Material supplied —
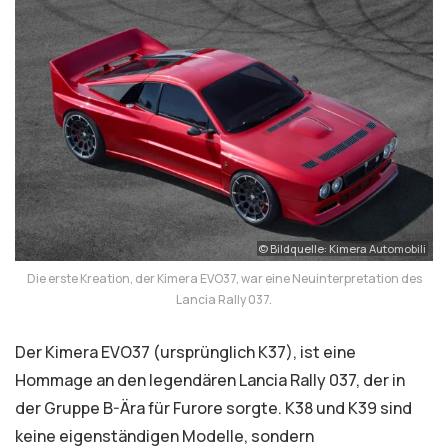
© Bildquelle: Kimera Automobili
Die erste Kreation, der Kimera EVO37, war eine Neuinterpretation des
Lancia Rally 037.
Der Kimera EVO37 (ursprünglich K37), ist eine
Hommage an den legendären Lancia Rally 037, der in
der Gruppe B-Ära für Furore sorgte. K38 und K39 sind
keine eigenständigen Modelle, sondern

Task goal —
Return each line among the entries that holds the word "Lancia".

Solution to the exercise —
Lancia Rally 037.
Hommage an den legendären Lancia Rally 037, der in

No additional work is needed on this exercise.